Soerat Makan Kolonial
Wisatawan Eropa tak hanya menikmati keindahan alam Hindia Belanda tapi juga hidangan makanannya.
BELAKANGAN ini, wisata kuliner menjadi tren. Media cetak maupun elektronik menyediakan ruang untuk icip-icip makanan. Sebenarnya, wisata kuliner bukan barang baru. Ia telah hadir di zaman kolonial.
Untuk memfasilitasi wisatawan asing, pemerintah Hindia Belanda mendirikan perhimpunan turisme, Vereeniging Toeristenverkeer (VTV) di Batavia, pada 1908. Anggotanya para pengusaha yang berhubungan dengan turisme, seperti perusahaan transportasi, perhotelan, pemilik toko, dan perbankan. Kantor ini bertugas untuk mempromosikan, memberikan informasi, dan membuat reklame turisme.
Buku panduan wisata Java: the Wonder Land, terbitan VTV, memberikan daftar makanan atau minuman khas Hindia Belanda yang menggugah selera. Selain itu terdapat pula saran dan larangan menikmati makanan atau minuman tertentu. Hal ini penting karena makanan berhubungan dengan kesehatan.
Selain petunjuk mengenai makanan, buku itu mencantumkan kosakata dan kalimat-kalimat perintah praktis berhubungan dengan kuliner dalam bahasa Inggris dan Melayu. Misalnya: Where is the menu? (mana soerat makan?), I want some half boiled eggs (minta telor stengah mateng), dan Let me have some rice but none of the hot dishes (minta nasi tapi tida maoe sambal).
Salah satu menu yang digemari wisatawan Eropa adalah rijsttafel, biasanya dihidangkan di hotel-hotel mewah. Keistimewaan menu ini, selain jenis hidangannya komplit, cara penyajiannya unik, yaitu dihidangkan banyak pelayan (jongos) yang masing-masing hanya membawa satu jenis makanan. Keunikan dan keeksotisan itulah yang membuat banyak wisatawan menjadi penasaran untuk menikmatinya.
Komposisi hidangan yang disediakan dalam rijsttafel biasanya terdiri dari: rijs (nasi), groenen atau sayur-sayuran (seperti sayur lodeh, sayur asem, dan sup), vlees (daging), vis (ikan), eieren (telur), sambal-sambalan dan acar, kerupuk, gebakken bananen (pisang goreng), hingga buah-buahan. Hidangan tersebut lebih didominasi oleh citarasa pribumi, terutama dari Jawa. Namun dalam perkembangannya, variasi makanan pun bertambah, dari kuliner Tionghoa maupun Belanda.

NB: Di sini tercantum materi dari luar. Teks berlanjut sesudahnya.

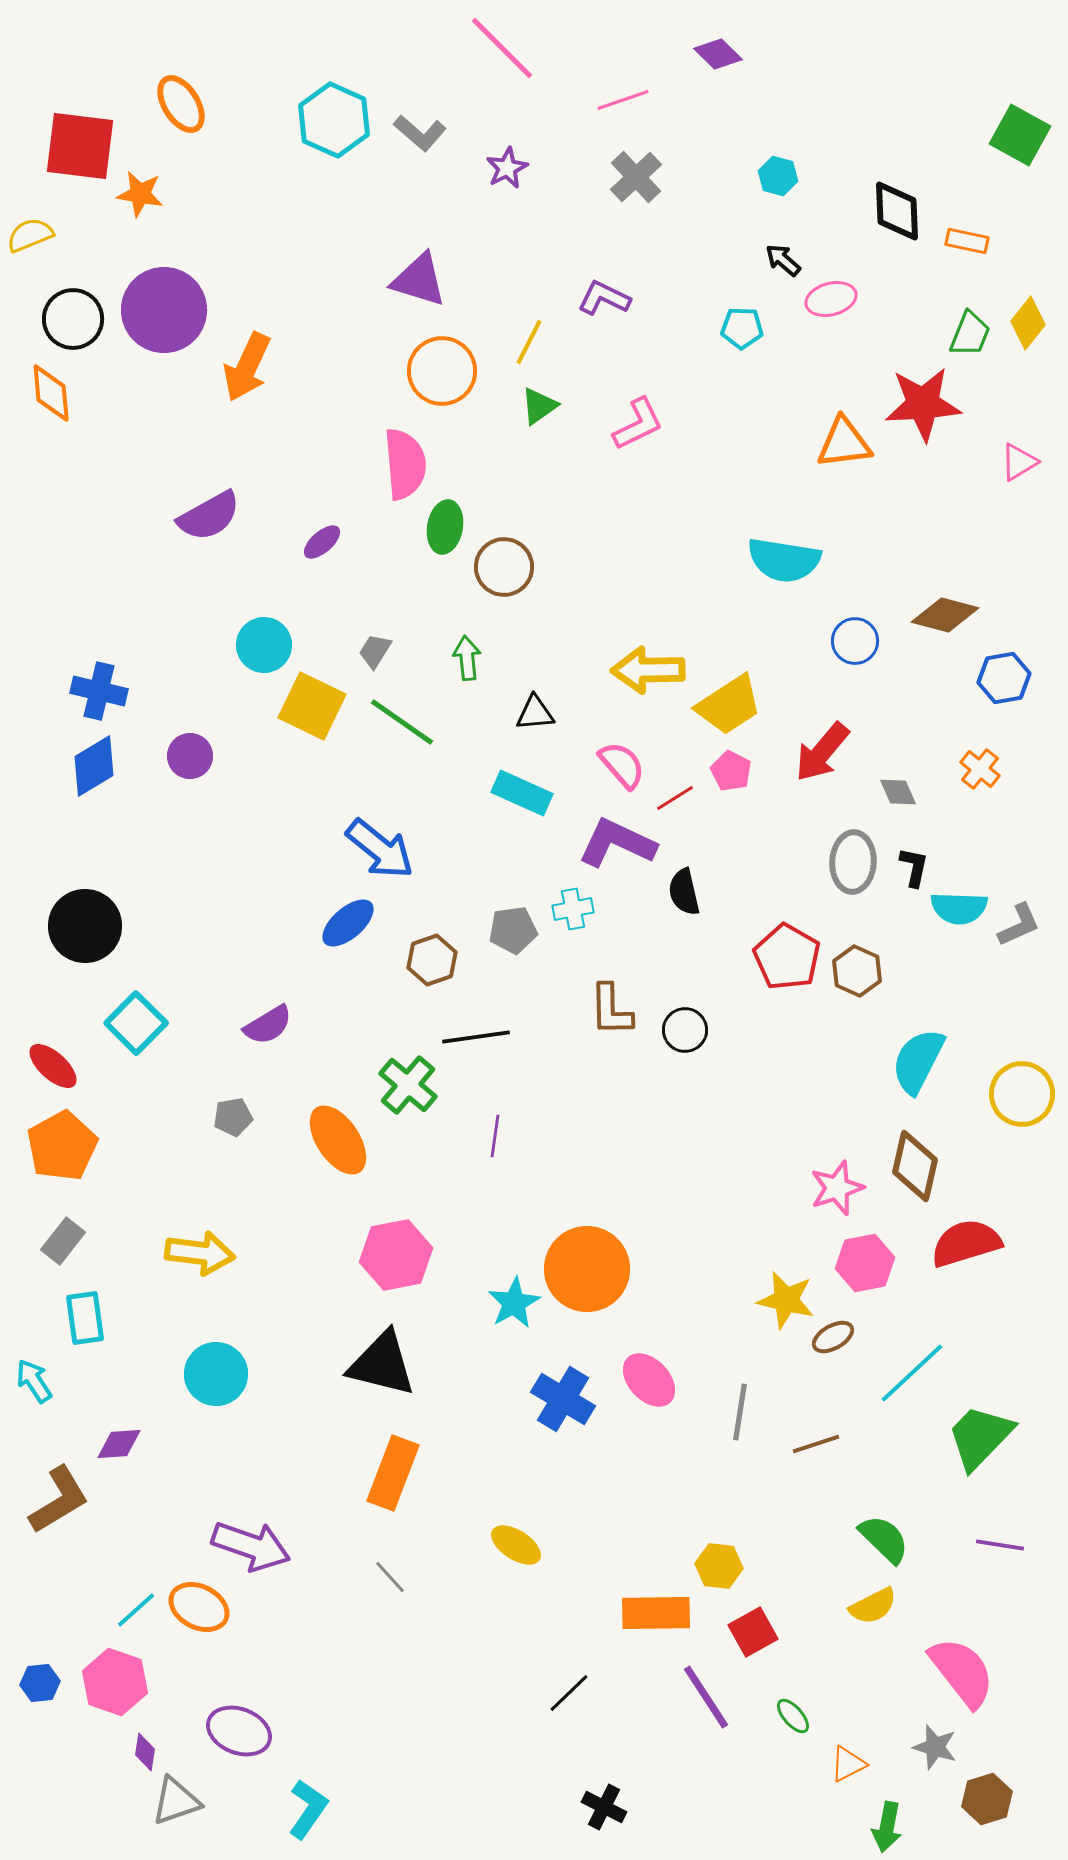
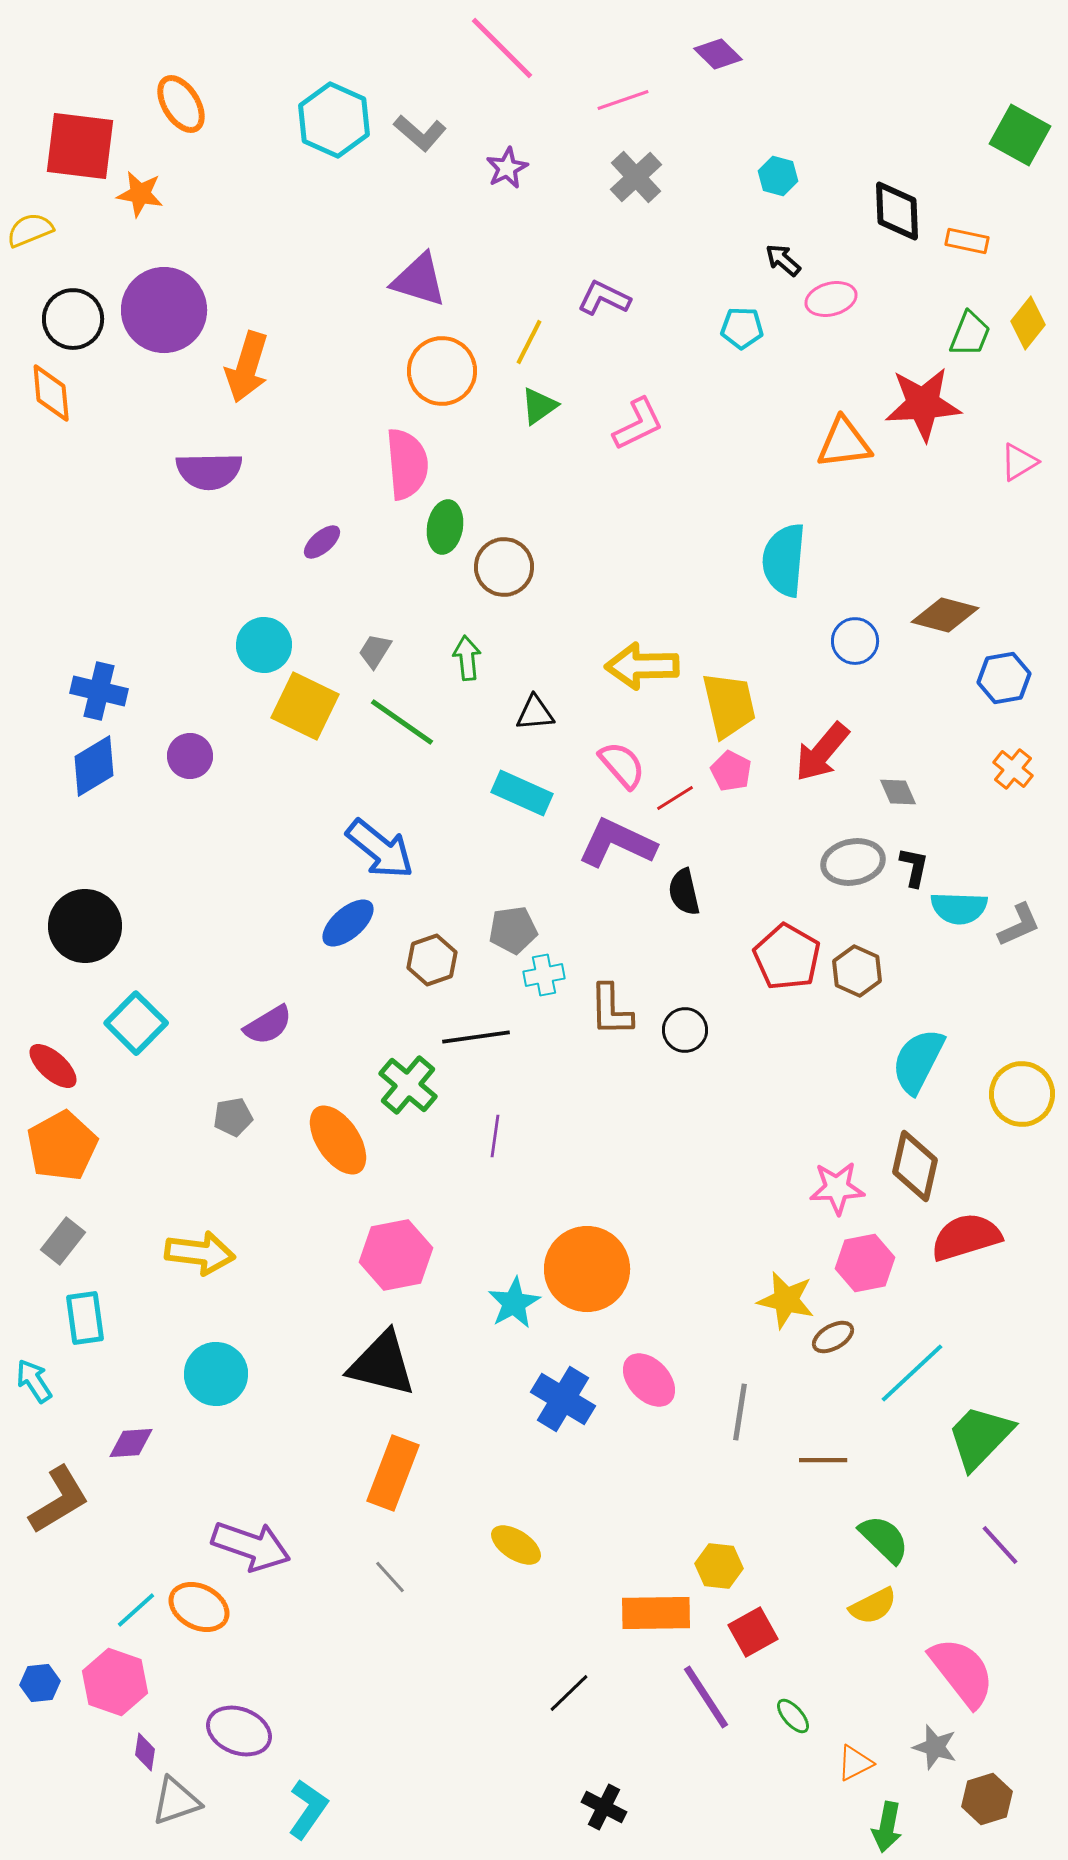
yellow semicircle at (30, 235): moved 5 px up
orange arrow at (247, 367): rotated 8 degrees counterclockwise
pink semicircle at (405, 464): moved 2 px right
purple semicircle at (209, 516): moved 45 px up; rotated 28 degrees clockwise
cyan semicircle at (784, 560): rotated 86 degrees clockwise
yellow arrow at (648, 670): moved 6 px left, 4 px up
yellow trapezoid at (729, 705): rotated 70 degrees counterclockwise
yellow square at (312, 706): moved 7 px left
orange cross at (980, 769): moved 33 px right
gray ellipse at (853, 862): rotated 76 degrees clockwise
cyan cross at (573, 909): moved 29 px left, 66 px down
pink star at (837, 1188): rotated 16 degrees clockwise
red semicircle at (966, 1243): moved 6 px up
purple diamond at (119, 1444): moved 12 px right, 1 px up
brown line at (816, 1444): moved 7 px right, 16 px down; rotated 18 degrees clockwise
purple line at (1000, 1545): rotated 39 degrees clockwise
orange triangle at (848, 1764): moved 7 px right, 1 px up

Pengalaman menyantap rijsttafel diceritakan seorang wisatawan Belanda, M. Buys, pada 1898. Sebagaimana termuat dalam Rijsttafel: Budaya Kuliner di Indonesia Masa Kolonial karya Fadly Rahman, Buys menceritakan: “Siang-siang pukul setengah satu atau djam satu dihidangkan apa jang dinamakan rijsttafel, dengan makanan pokok nasi dengan lauk-pauk beranekan matjam seperti ajam jang dimasak dalam pelbagai cara, saus kare, daging, sajur majur, kaldu, banjak djenis sambal-sambalan, ikan merah Makasar, chutney, dan seterusnja. Sesudah itu masih dihidangkan makanan Eropah seperti sajur-sajuran, daging, dan selada. Makan siang itu diakhiri dengan dessert.”
Tempat-tempat yang biasa dikunjungi wisatawan untuk berwisata kuliner adalah hotel-hotel mewah yang menyediakan hidangan khas tanah Hindia. Dalam buletin Travelers Official Information, terbit 1930, tercantum beberapa hotel yang menyediakan hidangan khas Hindia, terutama rijsttafel: Hotel Des Indes dan Hotel Koningsplein di Batavia, Hotel Savoy Homan Bandung, Hotel Belle Vue Buitenzorg (Bogor), serta Grand Hotel De Djogja dan Hotel Toegoe Yogyakarta.
Wisata kuliner memang tak lekang oleh waktu. Kegiatan ini selalu mengajak untuk berburu makanan yang menggugah selera.